I’m still pumped 12 hours later.
Ten years ago I went to a James Taylor concert, and he played “Sweet Baby James” as a second encore. I saw a friend of mine walk out after the first encore, and when I asked her why she had left — absolutely knowing he could keep coming back until he played the song — she said she was offended by his egotism, making us “beg” for his signature song. I argued that making the audience wait served a different purpose, heightening anticipation, making it all the better when he actually sang it.
Baseball is like that. You kind of kill time until something utterly fantastic happens. One of the first games I took my sons to at Wrigley Field was a beautiful afternoon, wind off the lake, everything just nice and not a lot going on on the field. A few men left on base, a couple of long fly balls, a double play or two, but not much.

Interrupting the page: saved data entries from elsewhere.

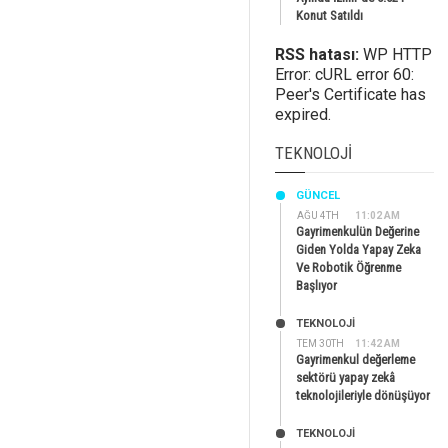
Konut Satıldı
RSS hatası:
WP HTTP
Error: cURL error 60:
Peer's Certificate has
expired.
TEKNOLOJI
GÜNCEL
AĞU 4TH
11:02 AM
Gayrimenkulün Değerine
Giden Yolda Yapay Zeka
Ve Robotik Öğrenme
Başlıyor
TEKNOLOJİ
TEM 30TH
11:42 AM
Gayrimenkul değerleme
sektörü yapay zekâ
teknolojileriyle dönüşüyor
TEKNOLOJİ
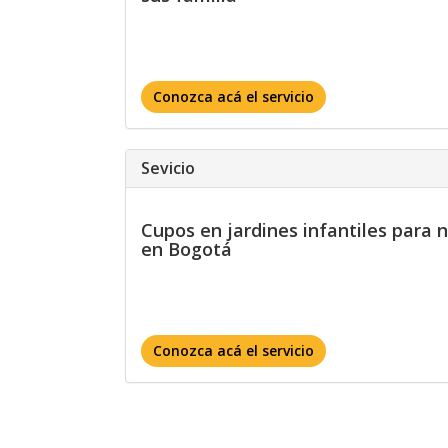
Conozca acá el servicio
Sevicio
Cupos en jardines infantiles para n
en Bogotá
Conozca acá el servicio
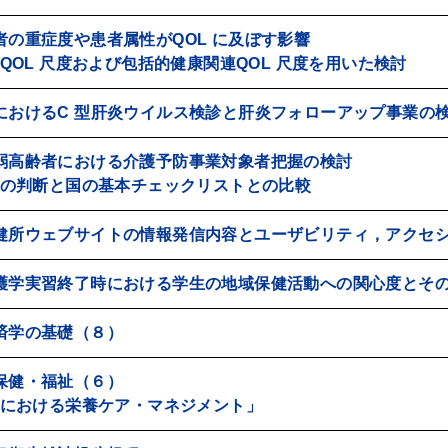
者の重症度や患者属性がQOL に及ぼす影響
QOL 尺度および包括的健康関連QOL 尺度を用いた検討
におけるC 型肝炎ウイルス検診と肝炎フォローアップ事業の
弱高齢者における介護予防事業対象者把握の検討
の判断と国の基本チェックリストとの比較
健所ウェブサイトの情報発信内容とユーザビリティ，アクセ
護学実習終了時における学生の地域保健活動への関心度とそ
済学の基礎（８）
保健・福祉（６）
における栄養ケア・マネジメント」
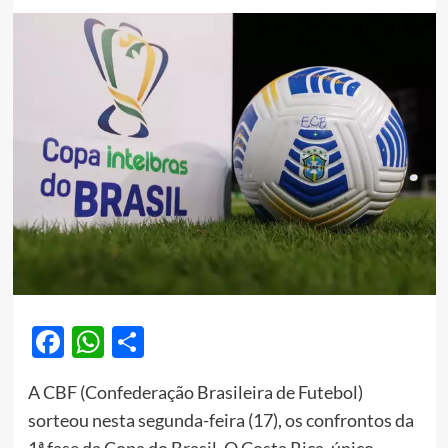
Facebook
WhatsApp
Share
A CBF (Confederação Brasileira de Futebol)
sorteou nesta segunda-feira (17), os confrontos da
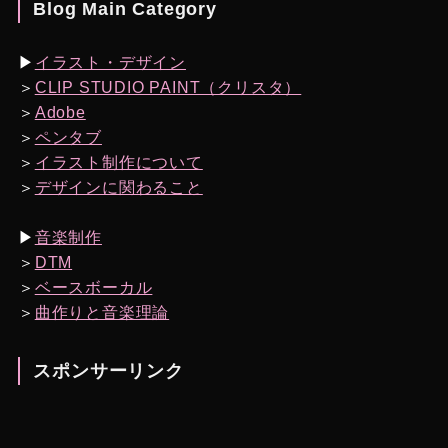
Blog Main Category
▶︎
イラスト・デザイン
＞
CLIP STUDIO PAINT（クリスタ）
＞
Adobe
＞
ペンタブ
＞
イラスト制作について
＞
デザインに関わること
▶︎
音楽制作
＞
DTM
＞
ベースボーカル
＞
曲作りと音楽理論
スポンサーリンク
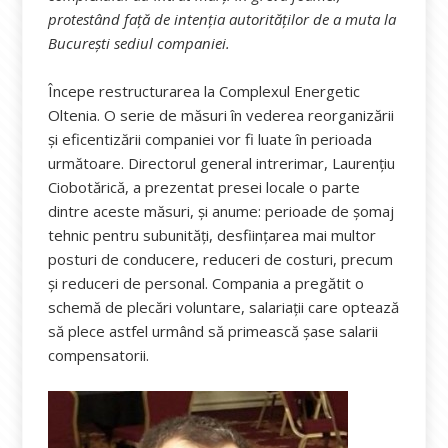
protestând față de intenția autorităților de a muta la
București sediul companiei.
Începe restructurarea la Complexul Energetic
Oltenia. O serie de măsuri în vederea reorganizării
și eficentizării companiei vor fi luate în perioada
următoare. Directorul general intrerimar, Laurențiu
Ciobotărică, a prezentat presei locale o parte
dintre aceste măsuri, și anume: perioade de şomaj
tehnic pentru subunităţi, desfiinţarea mai multor
posturi de conducere, reduceri de costuri, precum
şi reduceri de personal. Compania a pregătit o
schemă de plecări voluntare, salariații care optează
să plece astfel urmând să primească șase salarii
compensatorii.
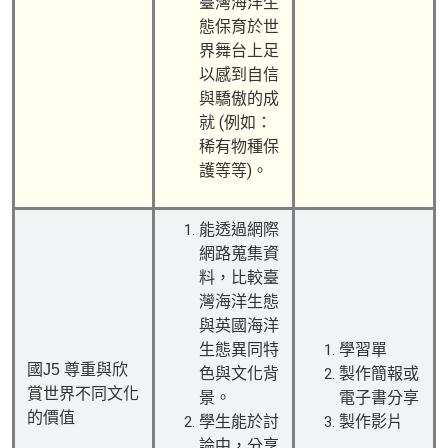
臺灣海洋生
態保育於世
界舞台上足
以感到自信
與驕傲的成
就 (例如：
稀有物種保
護等等)。
能透過網際
網路蒐集資
料，比較臺
灣海洋生態
與英國海洋
生態異同特
學習單
國J5 尊重與欣
色與文化背
製作簡報或
賞世界不同文化
景。
電子書分享
的價值
學生能於討
製作影片
論中，分享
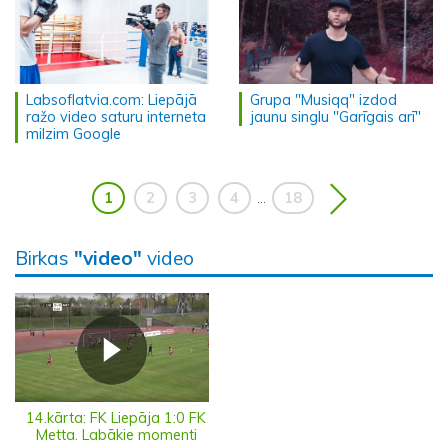
Labsoflatvia.com: Liepājā
Grupa "Musiqq" izdod
ražo video saturu interneta
jaunu singlu "Garīgais arī"
milzim Google
1
2
3
4
18
...
Birkas
"video"
video
14.kārta: FK Liepāja 1:0 FK
Metta. Labākie momenti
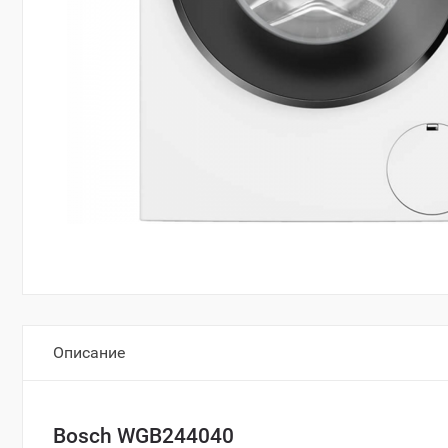
Описание
Bosch WGB244040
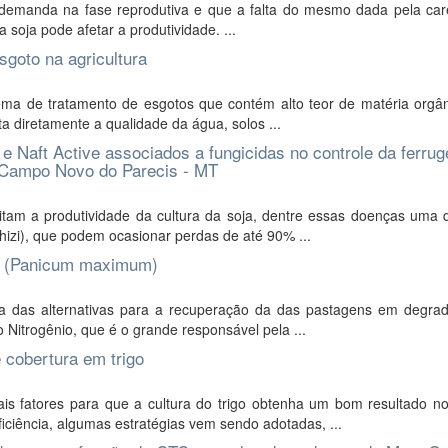
demanda na fase reprodutiva e que a falta do mesmo dada pela car
 soja pode afetar a produtividade. ...
sgoto na agricultura
ma de tratamento de esgotos que contém alto teor de matéria orgâ
ta diretamente a qualidade da água, solos ...
 Naft Active associados a fungicidas no controle da ferru
m Campo Novo do Parecis - MT
tam a produtividade da cultura da soja, dentre essas doenças uma 
hizi), que podem ocasionar perdas de até 90% ...
ça (Panicum maximum)
ma das alternativas para a recuperação da das pastagens em degra
o Nitrogênio, que é o grande responsável pela ...
 cobertura em trigo
is fatores para que a cultura do trigo obtenha um bom resultado n
iciência, algumas estratégias vem sendo adotadas, ...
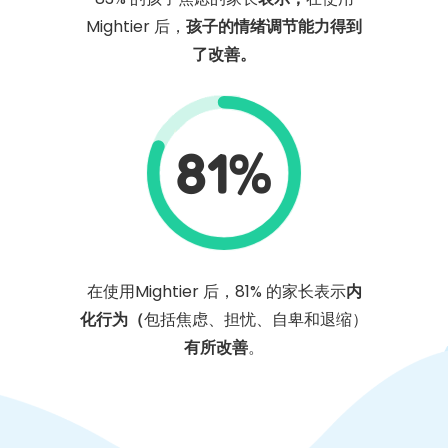
Mightier 后，
孩子的情绪调节能力得到
了改善。
81%
在使用Mightier 后，81% 的家长表示
内
化行为（
包括焦虑、担忧、自卑和退缩）
有所改善
。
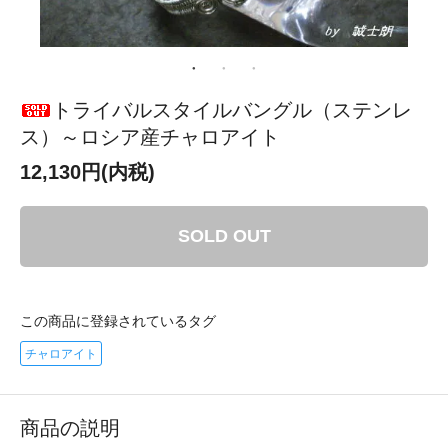
トライバルスタイルバングル（ステンレ
ス）～ロシア産チャロアイト
12,130円(内税)
SOLD OUT
この商品に登録されているタグ
チャロアイト
商品の説明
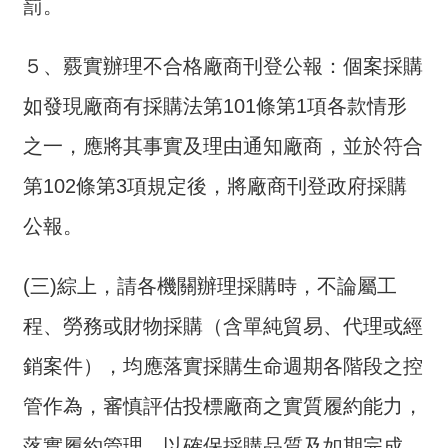
罰。
５、覈實辦理不合格廠商刊登公報：個案採購
如發現廠商有採購法第101條第1項各款情形
之一，應將其事實及理由通知廠商，並於符合
第102條第3項規定後，將廠商刊登政府採購
公報。
(三)綜上，請各機關辦理採購時，不論屬工
程、勞務或財物採購（含單純貿易、代理或經
銷案件），均應落實採購生命週期各階段之控
管作為，審慎評估投標廠商之實質履約能力，
落實履約管理，以確保採購品質及如期完成。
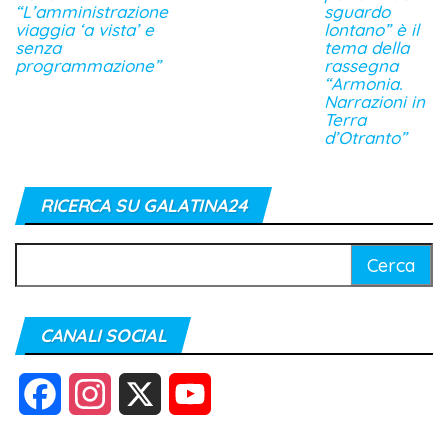
“L’amministrazione
sguardo
viaggia ‘a vista’ e
lontano” è il
senza
tema della
programmazione”
rassegna
“Armonia.
Narrazioni in
Terra
d’Otranto”
RICERCA SU GALATINA24
Ricerca
per:
CANALI SOCIAL
F
I
X
Y
a
n
o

Then, in the bottom of the 9th, with the Cubs down 1, Sammy Sosa knocked one over the left field wall.
The whole stadium exploded, everyone leaping to their feet screaming, charged up in a way they (we) wouldn’t have been had the same 3-2 victory been the result of a homer hit in the third inning.
The anticipation and drama aren’t just a fan phenomenon, either. You can’t tell me that Sosa didn’t recognize the moment and focus just a little more, swing just a little harder.
I think of the baseball advertising campaign: “I live for this.” That’s baseball. Posnanski is right: that time until something happens is what makes the game great, because it makes the something that happens that much more intense.